The film was nominated for the Academy Award for Best Picture and Clayburgh was nominated for an Academy Award for Best Actress.
The perfect life of wealthy New York City wife Erica Benton (Jill Clayburgh) is shattered when her stockbroker husband Martin (Michael Murphy) leaves her for a younger woman. The film documents Erica's attempts at being single again, where she suffers confusion, sadness, and rage.
As her life progresses, she begins to bond with several friends and finds herself inspired and even happier by her renewed liberation. The story also touches on the overall sexual liberation of the 1970s. Erica eventually finds love with a rugged, yet sensitive British artist (Alan Bates).
Note: The striking abstract expressionist paintings in the film were created by internationally renowned artist Paul Jenkins who taught Alan Bates his painting technique for his acting role.
It was nominated for three Academy Awards including Best Picture, Best Actress (Jill Clayburgh) and Best Writing, Screenplay Written Directly for the Screen. Mazursky's screenplay won awards from the New York Film Critics Circle and the Los Angeles Film Critics Association.
Jill Clayburgh won the award for Best Actress at the 1978 Cannes Film Festival.
The film was also nominated for several 1978 New York Film Critics Circle Awards, including Best Film, Best Direction, Best Actress (for Jill Clayburgh) and Best Supporting Actress (for Lisa Lucas).
2006: AFI's 100 Years...100 Cheers – Nominated
The film is recognized by American Film Institute in these lists:
Vincent Canby wrote "Miss Clayburgh is nothing less than extraordinary in what is the performance of the year to date.

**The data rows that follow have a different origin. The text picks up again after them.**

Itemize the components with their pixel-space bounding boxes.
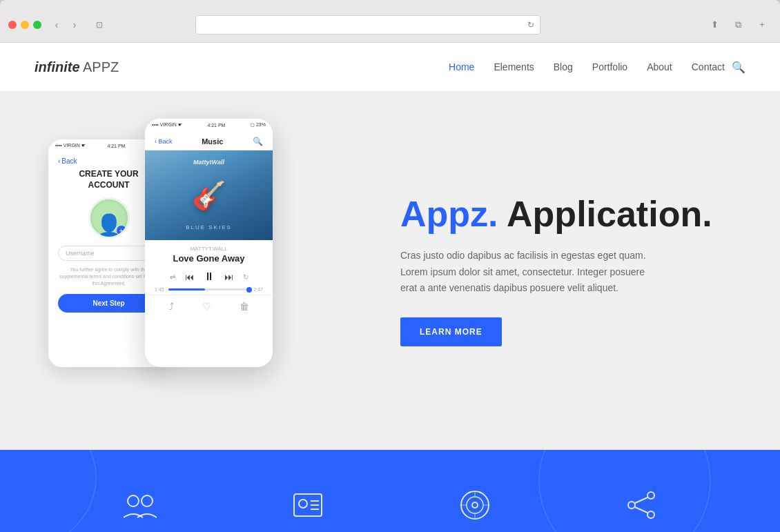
time-start: 1:45 bbox=[155, 287, 164, 292]
avatar-circle: 👤 + bbox=[88, 197, 130, 239]
progress-area: 1:45 2:47 bbox=[145, 287, 273, 292]
nav-link-contact[interactable]: Contact bbox=[692, 61, 725, 72]
album-title-overlay: MattytWall bbox=[145, 159, 273, 166]
new-tab-button[interactable]: + bbox=[752, 17, 772, 32]
music-controls: ⇄ ⏮ ⏸ ⏭ ↻ bbox=[145, 266, 273, 287]
footer-bg-circle-1 bbox=[0, 450, 97, 532]
browser-chrome: ‹ › ⊡ ↻ ⬆ ⧉ + bbox=[0, 0, 780, 43]
username-field[interactable]: Username 👤 bbox=[58, 246, 159, 261]
nav-item-about[interactable]: About bbox=[647, 61, 672, 73]
avatar-plus-icon[interactable]: + bbox=[117, 226, 126, 235]
close-button[interactable] bbox=[8, 21, 17, 29]
website-content: infinite APPZ Home Elements Blog Portfol… bbox=[0, 43, 780, 532]
search-icon[interactable]: 🔍 bbox=[732, 61, 745, 74]
music-header: ‹ Back Music 🔍 bbox=[145, 131, 273, 150]
nav-item-portfolio[interactable]: Portfolio bbox=[592, 61, 627, 73]
status-carrier-front: •••• VIRGIN ☛ bbox=[152, 122, 182, 128]
duplicate-button[interactable]: ⧉ bbox=[729, 17, 748, 32]
create-account-title: CREATE YOURACCOUNT bbox=[58, 169, 159, 190]
nav-link-home[interactable]: Home bbox=[449, 61, 474, 72]
forward-nav-button[interactable]: › bbox=[66, 17, 83, 33]
minimize-button[interactable] bbox=[21, 21, 29, 29]
song-title: Love Gone Away bbox=[155, 253, 263, 264]
next-button[interactable]: ⏭ bbox=[224, 272, 233, 282]
share-button[interactable]: ⬆ bbox=[705, 17, 725, 32]
album-subtitle-overlay: BLUE SKIES bbox=[145, 224, 273, 230]
time-end: 2:47 bbox=[253, 287, 263, 292]
hero-description: Cras justo odio dapibus ac facilisis in … bbox=[400, 248, 663, 297]
shuffle-button[interactable]: ⇄ bbox=[170, 273, 175, 281]
svg-point-3 bbox=[299, 500, 307, 508]
agreement-text: You further agree to comply with the sup… bbox=[58, 266, 159, 286]
nav-link-about[interactable]: About bbox=[647, 61, 672, 72]
like-button[interactable]: ♡ bbox=[202, 301, 211, 312]
svg-point-9 bbox=[472, 502, 478, 508]
group-people-icon bbox=[124, 491, 157, 519]
song-artist: MATTYT.WALL bbox=[155, 246, 263, 252]
album-figure-icon: 🎸 bbox=[192, 179, 226, 212]
progress-fill bbox=[168, 288, 205, 290]
music-song-info: MATTYT.WALL Love Gone Away bbox=[145, 240, 273, 266]
play-pause-button[interactable]: ⏸ bbox=[204, 270, 215, 283]
footer-icon-disc bbox=[460, 490, 490, 520]
nav-item-contact[interactable]: Contact bbox=[692, 61, 725, 73]
music-actions: ⤴ ♡ 🗑 bbox=[145, 295, 273, 317]
share-music-button[interactable]: ⤴ bbox=[169, 301, 174, 312]
hero-text: Appz. Application. Cras justo odio dapib… bbox=[373, 195, 739, 347]
learn-more-button[interactable]: LEARN MORE bbox=[400, 317, 502, 346]
navbar: infinite APPZ Home Elements Blog Portfol… bbox=[0, 43, 780, 91]
id-card-icon bbox=[293, 491, 323, 519]
hero-section: •••• VIRGIN ☛ 4:21 PM ◻ 33% ‹ Back CREAT… bbox=[0, 91, 780, 450]
logo: infinite APPZ bbox=[35, 59, 119, 75]
status-bar-front: •••• VIRGIN ☛ 4:21 PM ◻ 23% bbox=[145, 119, 273, 131]
logo-bold: infinite bbox=[35, 59, 80, 75]
svg-point-0 bbox=[128, 495, 139, 506]
status-battery-front: ◻ 23% bbox=[251, 122, 266, 128]
status-carrier-back: •••• VIRGIN ☛ bbox=[55, 143, 86, 148]
hero-headline-black: Application. bbox=[498, 194, 712, 234]
nav-item-elements[interactable]: Elements bbox=[494, 61, 534, 73]
disc-icon bbox=[460, 490, 490, 520]
username-placeholder: Username bbox=[66, 250, 95, 257]
phones-area: •••• VIRGIN ☛ 4:21 PM ◻ 33% ‹ Back CREAT… bbox=[41, 112, 373, 429]
nav-links: Home Elements Blog Portfolio About Conta… bbox=[449, 61, 725, 73]
tab-view-button[interactable]: ⊡ bbox=[90, 17, 109, 32]
nav-link-blog[interactable]: Blog bbox=[554, 61, 573, 72]
refresh-icon[interactable]: ↻ bbox=[527, 20, 534, 30]
repeat-button[interactable]: ↻ bbox=[243, 273, 248, 281]
nav-link-elements[interactable]: Elements bbox=[494, 61, 534, 72]
svg-point-8 bbox=[467, 497, 483, 513]
music-title: Music bbox=[202, 137, 223, 146]
nav-item-blog[interactable]: Blog bbox=[554, 61, 573, 73]
nav-item-home[interactable]: Home bbox=[449, 61, 474, 73]
album-art: MattytWall 🎸 BLUE SKIES bbox=[145, 150, 273, 240]
progress-dot bbox=[246, 287, 252, 293]
music-back-button[interactable]: ‹ Back bbox=[155, 138, 173, 145]
logo-light: APPZ bbox=[80, 59, 119, 75]
back-nav-button[interactable]: ‹ bbox=[48, 17, 65, 33]
footer-bg-circle-2 bbox=[538, 450, 711, 532]
hero-headline-blue: Appz. bbox=[400, 194, 498, 234]
next-step-button[interactable]: Next Step bbox=[58, 294, 159, 313]
prev-button[interactable]: ⏮ bbox=[185, 272, 194, 282]
back-button-phone[interactable]: ‹ Back bbox=[58, 157, 159, 165]
status-time-back: 4:21 PM bbox=[107, 144, 125, 148]
svg-point-1 bbox=[142, 495, 153, 506]
browser-actions: ⬆ ⧉ + bbox=[705, 17, 772, 32]
fullscreen-button[interactable] bbox=[33, 21, 41, 29]
hero-headline: Appz. Application. bbox=[400, 195, 739, 234]
progress-bar[interactable] bbox=[168, 288, 250, 290]
status-time-front: 4:21 PM bbox=[207, 123, 225, 128]
footer-icon-card bbox=[293, 491, 323, 519]
footer-icon-group bbox=[124, 491, 157, 519]
nav-link-portfolio[interactable]: Portfolio bbox=[592, 61, 627, 72]
blue-footer bbox=[0, 450, 780, 532]
delete-button[interactable]: 🗑 bbox=[240, 301, 249, 312]
music-search-icon[interactable]: 🔍 bbox=[253, 137, 263, 146]
phone-music-player: •••• VIRGIN ☛ 4:21 PM ◻ 23% ‹ Back Music… bbox=[145, 119, 273, 367]
nav-arrows: ‹ › bbox=[48, 17, 83, 33]
traffic-lights bbox=[8, 21, 41, 29]
address-bar[interactable]: ↻ bbox=[195, 15, 540, 35]
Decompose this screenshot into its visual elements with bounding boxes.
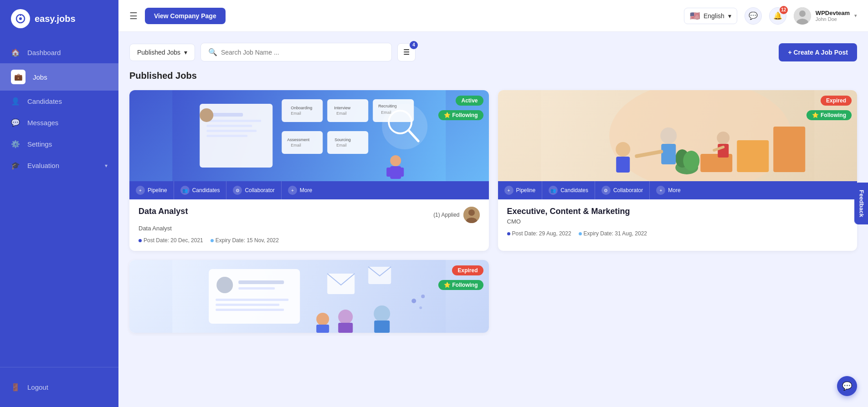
card-body-2: Executive, Content & Marketing CMO Post … (498, 199, 858, 244)
menu-icon[interactable]: ☰ (129, 10, 138, 21)
user-text: WPDevteam John Doe (816, 10, 850, 22)
pipeline-label: Pipeline (148, 187, 167, 193)
svg-text:Email: Email (336, 143, 347, 148)
sidebar-item-candidates[interactable]: 👤 Candidates (0, 91, 118, 112)
candidates-button-1[interactable]: 👥 Candidates (174, 181, 227, 199)
candidates-button-2[interactable]: 👥 Candidates (542, 181, 595, 199)
svg-text:Email: Email (291, 143, 301, 148)
sidebar-item-label: Candidates (27, 97, 62, 105)
sidebar-item-label: Jobs (33, 73, 47, 81)
sidebar-item-label: Messages (27, 119, 58, 127)
following-badge-1[interactable]: ⭐ Following (438, 110, 483, 120)
applied-count-1: (1) Applied (433, 212, 459, 218)
status-badge-2: Expired (821, 96, 852, 106)
job-subtitle-2: CMO (507, 218, 848, 225)
svg-rect-14 (282, 99, 323, 122)
svg-point-71 (411, 299, 416, 303)
home-icon: 🏠 (11, 48, 20, 57)
sidebar-item-messages[interactable]: 💬 Messages (0, 112, 118, 133)
svg-point-32 (390, 155, 401, 166)
svg-point-52 (717, 132, 729, 144)
logout-label: Logout (27, 383, 48, 391)
svg-rect-48 (616, 157, 630, 173)
language-selector[interactable]: 🇺🇸 English ▾ (684, 8, 737, 24)
messages-icon: 💬 (11, 118, 20, 127)
job-card-image-1: Onboarding Email Interview Email Recruit… (129, 90, 489, 181)
svg-rect-61 (216, 304, 279, 306)
dot-icon (579, 232, 582, 235)
avatar (794, 7, 811, 25)
svg-point-73 (419, 306, 422, 309)
svg-rect-60 (216, 299, 288, 301)
more-plus-icon: + (656, 186, 665, 195)
pipeline-button-2[interactable]: + Pipeline (498, 181, 543, 199)
plus-icon: + (136, 186, 145, 195)
sidebar: easy.jobs 🏠 Dashboard 💼 Jobs 👤 Candidate… (0, 0, 118, 407)
notifications-button[interactable]: 🔔 12 (769, 7, 786, 25)
sidebar-item-label: Dashboard (27, 49, 61, 56)
pipeline-label: Pipeline (516, 187, 536, 193)
sidebar-item-logout[interactable]: 🚪 Logout (0, 376, 118, 398)
more-button-2[interactable]: + More (650, 181, 687, 199)
svg-text:Sourcing: Sourcing (334, 137, 351, 142)
collaborator-button-2[interactable]: ⚙ Collaborator (595, 181, 650, 199)
sidebar-item-evaluation[interactable]: 🎓 Evaluation ▾ (0, 155, 118, 176)
card-title-row-2: Executive, Content & Marketing (507, 207, 848, 216)
people-icon: 👥 (180, 186, 190, 195)
main-content: ☰ View Company Page 🇺🇸 English ▾ 💬 🔔 12 (118, 0, 868, 407)
view-company-button[interactable]: View Company Page (145, 8, 226, 24)
svg-rect-35 (399, 168, 404, 177)
svg-point-37 (468, 209, 475, 216)
card-meta-2: Post Date: 29 Aug, 2022 Expiry Date: 31 … (507, 230, 848, 237)
chat-bubble[interactable]: 💬 (837, 376, 857, 396)
logo-text: easy.jobs (35, 14, 76, 24)
svg-text:Onboarding: Onboarding (291, 106, 312, 110)
collaborator-label: Collaborator (613, 187, 643, 193)
job-subtitle-1: Data Analyst (139, 225, 480, 232)
sidebar-item-label: Evaluation (27, 162, 59, 169)
svg-point-49 (660, 127, 677, 144)
svg-rect-66 (316, 325, 329, 333)
card-title-row-1: Data Analyst (1) Applied (139, 207, 480, 223)
filter-icon: ☰ (403, 48, 410, 56)
following-badge-2[interactable]: ⭐ Following (806, 110, 852, 120)
dropdown-label: Published Jobs (137, 49, 180, 56)
search-icon: 🔍 (208, 48, 217, 56)
svg-rect-42 (737, 140, 769, 172)
svg-rect-70 (374, 321, 390, 333)
search-input[interactable] (221, 49, 384, 56)
collaborator-button-1[interactable]: ⚙ Collaborator (226, 181, 281, 199)
feedback-tab[interactable]: Feedback (855, 183, 868, 224)
sidebar-item-jobs[interactable]: 💼 Jobs (0, 63, 118, 91)
plus-icon: + (504, 186, 514, 195)
status-badge-3: Expired (452, 265, 483, 275)
svg-rect-23 (282, 131, 323, 154)
sidebar-item-dashboard[interactable]: 🏠 Dashboard (0, 42, 118, 63)
svg-rect-58 (238, 280, 284, 284)
create-job-button[interactable]: + Create A Job Post (779, 43, 857, 61)
svg-rect-10 (206, 125, 252, 127)
card-actions-2: + Pipeline 👥 Candidates ⚙ Collaborator +… (498, 181, 858, 199)
notification-badge: 12 (780, 6, 788, 14)
dot-icon (507, 232, 510, 235)
more-button-1[interactable]: + More (282, 181, 318, 199)
gear-icon: ⚙ (601, 186, 611, 195)
svg-rect-50 (661, 144, 676, 164)
job-filter-dropdown[interactable]: Published Jobs ▾ (129, 44, 195, 61)
logo-icon (11, 9, 30, 28)
people-icon: 👥 (549, 186, 558, 195)
section-title: Published Jobs (129, 71, 857, 81)
following-badge-3[interactable]: ⭐ Following (438, 280, 483, 290)
sidebar-item-settings[interactable]: ⚙️ Settings (0, 133, 118, 155)
job-card-image-2: Expired ⭐ Following (498, 90, 858, 181)
user-profile[interactable]: WPDevteam John Doe ▾ (794, 7, 857, 25)
svg-point-1 (19, 17, 22, 20)
job-title-2: Executive, Content & Marketing (507, 207, 630, 216)
filter-button[interactable]: ☰ 4 (397, 43, 416, 61)
chat-icon: 💬 (749, 11, 758, 20)
pipeline-button-1[interactable]: + Pipeline (129, 181, 174, 199)
more-label: More (668, 187, 680, 193)
header: ☰ View Company Page 🇺🇸 English ▾ 💬 🔔 12 (118, 0, 868, 32)
candidates-label: Candidates (560, 187, 588, 193)
messages-button[interactable]: 💬 (745, 7, 762, 25)
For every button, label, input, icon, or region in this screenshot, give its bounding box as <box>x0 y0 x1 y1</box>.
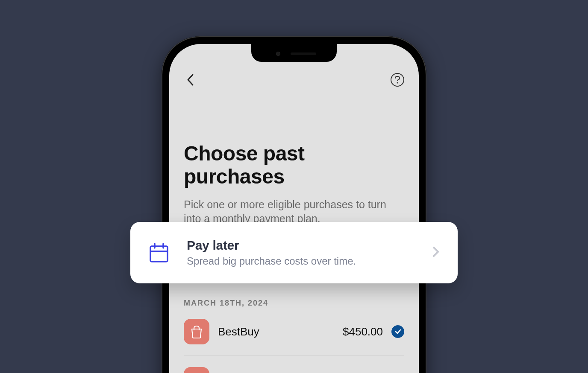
page-title: Choose past purchases <box>184 142 404 188</box>
phone-mockup: Choose past purchases Pick one or more e… <box>162 36 426 373</box>
phone-notch <box>251 44 337 62</box>
svg-point-0 <box>391 73 404 86</box>
back-button[interactable] <box>181 70 200 89</box>
svg-point-1 <box>397 82 398 83</box>
pay-later-card[interactable]: Pay later Spread big purchase costs over… <box>130 222 458 283</box>
purchase-row-bestbuy[interactable]: BestBuy $450.00 <box>184 308 404 356</box>
svg-rect-2 <box>150 246 168 262</box>
purchase-row-apple[interactable]: Apple $434.64 <box>184 356 404 373</box>
date-header: MARCH 18TH, 2024 <box>184 299 404 308</box>
help-button[interactable] <box>388 70 407 89</box>
shopping-bag-icon <box>184 367 209 373</box>
overlay-text: Pay later Spread big purchase costs over… <box>187 238 415 267</box>
shopping-bag-icon <box>184 319 209 344</box>
chevron-right-icon <box>432 246 440 259</box>
selection-check[interactable] <box>391 325 404 338</box>
overlay-subtitle: Spread big purchase costs over time. <box>187 255 415 267</box>
overlay-title: Pay later <box>187 238 415 253</box>
back-icon <box>186 73 195 86</box>
phone-screen: Choose past purchases Pick one or more e… <box>169 44 419 373</box>
help-icon <box>390 73 405 87</box>
check-icon <box>394 328 402 335</box>
purchase-amount: $450.00 <box>343 325 383 338</box>
calendar-icon <box>148 242 170 263</box>
merchant-name: BestBuy <box>218 325 334 338</box>
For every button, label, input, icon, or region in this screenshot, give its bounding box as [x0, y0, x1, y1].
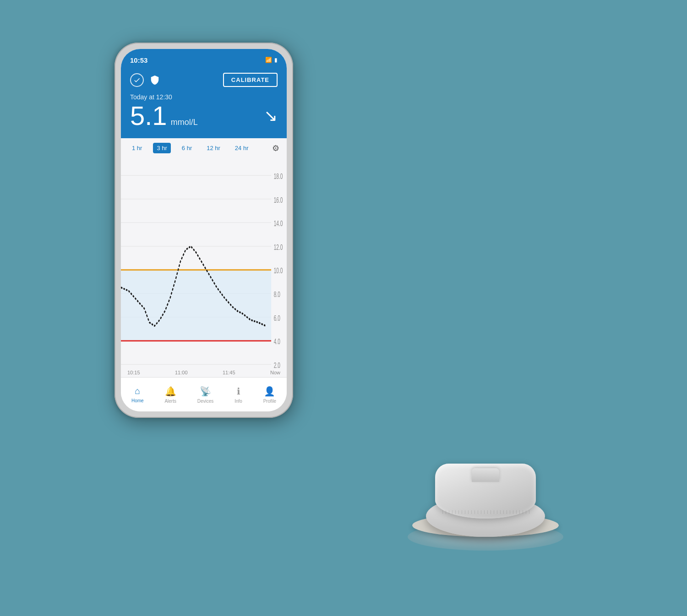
nav-devices[interactable]: 📡 Devices [197, 386, 214, 404]
calibrate-button[interactable]: CALIBRATE [223, 73, 278, 87]
filter-3hr[interactable]: 3 hr [153, 143, 170, 153]
shield-svg [150, 75, 160, 85]
status-time: 10:53 [130, 56, 147, 64]
nav-home-label: Home [131, 398, 144, 403]
glucose-unit: mmol/L [171, 118, 198, 127]
nav-profile[interactable]: 👤 Profile [263, 386, 276, 404]
nav-info-label: Info [234, 399, 242, 404]
svg-text:16.0: 16.0 [274, 195, 283, 204]
sensor-nub [472, 468, 499, 482]
x-label-now: Now [270, 370, 280, 375]
home-icon: ⌂ [135, 386, 140, 396]
glucose-chart: 18.0 16.0 14.0 12.0 10.0 8.0 6.0 4.0 2.0 [121, 158, 287, 368]
app-header: CALIBRATE Today at 12:30 5.1 mmol/L ↘ [121, 67, 287, 138]
chart-area: 1 hr 3 hr 6 hr 12 hr 24 hr ⚙ [121, 138, 287, 377]
nav-home[interactable]: ⌂ Home [131, 386, 144, 403]
header-icons-left [130, 73, 161, 87]
battery-icon: ▮ [274, 57, 278, 63]
info-icon: ℹ [237, 386, 240, 397]
svg-text:4.0: 4.0 [274, 337, 280, 346]
time-filter: 1 hr 3 hr 6 hr 12 hr 24 hr ⚙ [121, 138, 287, 158]
x-labels: 10:15 11:00 11:45 Now [121, 368, 287, 377]
svg-text:18.0: 18.0 [274, 172, 283, 180]
svg-text:8.0: 8.0 [274, 290, 280, 298]
nav-alerts-label: Alerts [164, 399, 176, 404]
nav-alerts[interactable]: 🔔 Alerts [164, 386, 176, 404]
svg-text:12.0: 12.0 [274, 243, 283, 251]
trend-arrow: ↘ [264, 106, 278, 125]
devices-icon: 📡 [200, 386, 211, 397]
nav-profile-label: Profile [263, 399, 276, 404]
status-icons: 📶 ▮ [265, 57, 278, 63]
check-svg [133, 76, 141, 84]
notch [172, 49, 236, 62]
bottom-nav: ⌂ Home 🔔 Alerts 📡 Devices ℹ Info 👤 [121, 377, 287, 411]
svg-text:6.0: 6.0 [274, 313, 280, 322]
wifi-icon: 📶 [265, 57, 272, 63]
glucose-number: 5.1 [130, 103, 167, 129]
phone-screen: 10:53 📶 ▮ [121, 49, 287, 411]
cgm-body [421, 454, 550, 537]
filter-24hr[interactable]: 24 hr [231, 143, 252, 153]
svg-text:10.0: 10.0 [274, 266, 283, 275]
svg-text:14.0: 14.0 [274, 219, 283, 227]
x-label-1145: 11:45 [223, 370, 235, 375]
filter-1hr[interactable]: 1 hr [128, 143, 146, 153]
header-row: CALIBRATE [130, 73, 278, 87]
cgm-sensor-device [389, 409, 582, 555]
svg-text:2.0: 2.0 [274, 361, 280, 368]
chart-wrapper: 18.0 16.0 14.0 12.0 10.0 8.0 6.0 4.0 2.0 [121, 158, 287, 368]
scene: 10:53 📶 ▮ [92, 33, 595, 583]
glucose-value: 5.1 mmol/L [130, 103, 198, 129]
nav-info[interactable]: ℹ Info [234, 386, 242, 404]
x-label-1100: 11:00 [175, 370, 188, 375]
glucose-row: 5.1 mmol/L ↘ [130, 103, 278, 129]
filter-6hr[interactable]: 6 hr [178, 143, 196, 153]
x-label-1015: 10:15 [127, 370, 140, 375]
profile-icon: 👤 [264, 386, 275, 397]
bell-icon: 🔔 [165, 386, 176, 397]
glucose-time: Today at 12:30 [130, 93, 278, 101]
filter-12hr[interactable]: 12 hr [203, 143, 224, 153]
svg-rect-9 [121, 270, 271, 341]
check-circle-icon[interactable] [130, 73, 144, 87]
sensor-ridges [440, 510, 531, 514]
nav-devices-label: Devices [197, 399, 214, 404]
shield-icon[interactable] [148, 74, 161, 86]
phone: 10:53 📶 ▮ [114, 43, 293, 418]
settings-icon[interactable]: ⚙ [272, 143, 279, 153]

In her we see intelligence battling feeling — reason backed against the wall by pushy needs."
Pauline Kael in The New Yorker :" An Unmarried Woman may give Mazursky the popular success that his films Blume in Love, Harry and Tonto and Next Stop, Greenwich Village should have given him - Erica (Jill Clayburgh), the heroine, sleeps in a T-shirt and bikini panties. There are so few movies that deal with recognizable people that this detail alone is enough to pick up one's spirits...Jill Clayburgh has a cracked , warbly voice - a modern polluted-city huskiness...When Erica's life falls apart and her reactions go out of control, Clayburgh's floating, not-quite-sure, not-quite-here quality is just right."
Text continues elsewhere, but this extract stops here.